R ヒートシンク

 ヒートシンク。金属のひだのような構造を複数持つ部品で、主に貼り付けられた機械の熱を逃がすために利用される。

 このヒートシンク、金属の塊を斜めに削るように剥がし、それを縦に起こすことで作られている。

 また熱を逃がすために熱伝導率の高い金属が利用される。

 PCのCPUを冷やすために利用されることも多いが、構造上、ホコリが溜まりやすく古いパソコンだとホコリまみれになっていたりする。


 今回はそのヒートシンクが出てきた話だ。



























 ダンジョンから回収した宝石を使って、兄は魔法封入の実験を繰り返している。

 宝石の質が封入できる魔法の質に影響を及ぼすのでその選択に困っているようである。


 だから兄はどうしたかというと。

 宝石を材料にモンスターを生み出した。


 いわゆるミミック系のモンスターであり、通常は宝だと思って持ち上げた冒険者に襲いかかるものだ。

 だが兄はそこから限界までモンスターの持つ機能を削ることで、魔法を封入するための能力を作り出したのだ。


 そこまでして作り出したモンスターになんの魔法を封入しようとしていたのかというと、簡単に言うと翻訳魔法である。

 ただ、魔法的な翻訳というより、単語ごとの一対一翻訳である。


 これによって、一般的な言語でも言葉の魔法を発動にしようとしたのだ。

 一単語ごとに魔法で置き換えて、その置き換えた単語で言葉の魔法を発動させて、その魔法で魔法陣を呼び出して……とまどろっこしい動作をさせようとしていて。


 めんどくさくなったのか、モンスターに言葉を聞かせて、それに反応して魔法を使わせる形式に変更していた。
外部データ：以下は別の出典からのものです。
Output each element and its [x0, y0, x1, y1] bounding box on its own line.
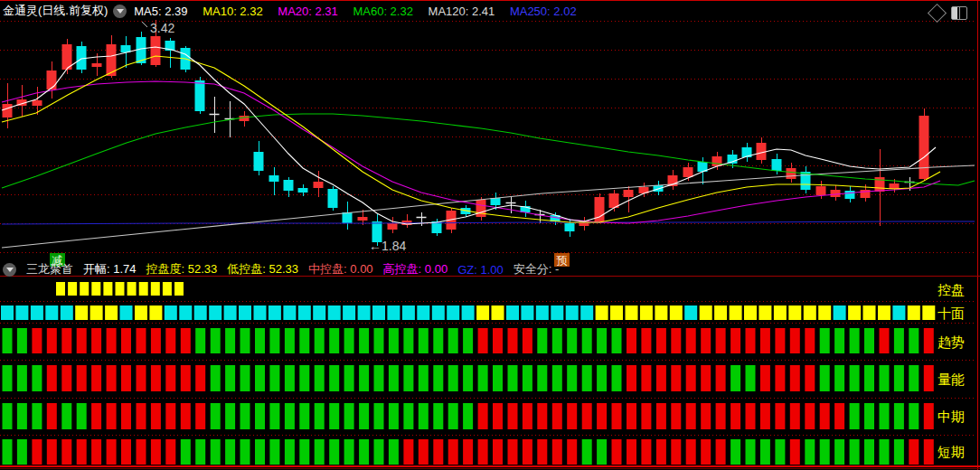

 それはそのぉ……、魔導書にモンスターを実装する、ということですか兄よ。

 そうですか兄よ。

 実質モンスターを売っているようなものですね兄よ。


 まあいいか。

 ガッチガチに機能制限した結果、反応して魔法を使う以外の能力がないから問題にならないだろう、多分。


 さて、ガチャを回そう。


 R・ヒートシンク


 出現したのはA4ノートサイズの大きさのヒートシンクだった。

 厚さはヒートシンクとしては薄いほうで、5センチメートルもない。

 それにひだも少なくスカスカである。


 そして、なにより。

 持っている手が熱いのだ。

 それも徐々に熱量を増しているような気がする。


 ホカホカである。

 炊きたてのご飯と同じぐらいホカホカになっている。

 やっぱりである。


 このヒートシンク、周囲の熱を集めてどんどん加熱している。

 しかも逃さないせいで周りのものが冷えることがない。


 いや、違うな。

 ある程度の高温で変化しなくなった。

 まるでカイロのように熱を維持している。


 ……これ、ヒートシンクじゃなくね?

 カイロじゃね?


 再利用出来る点に置いてはカイロよりも優れているが……。

 これはヒートシンクだ。

 他のものの熱を冷やすのが目的の道具だ。


 高熱で温めてしまっては意味がない。


 なんのための道具だよ!

 それにカイロにするにはでかすぎる!



























 後日。兄がヒートシンクを分割してカイロに加工した。

 ヒートシンクの特徴であるあのひだを分割しても熱を持つ特性が失われなかったのである。

 なのでただの暖かくて平たい金属板に加工できてしまったのだ。


 便利な大きさになるまで分割をし続けられたヒートシンク。

 元よりその役割を果たせなかったものは、その要素すら奪われる結末になった。


 加工で便利使い出来るだけマシというべきか。


 加工しないと使いみちがないものをガチャの景品にしないで欲しい……。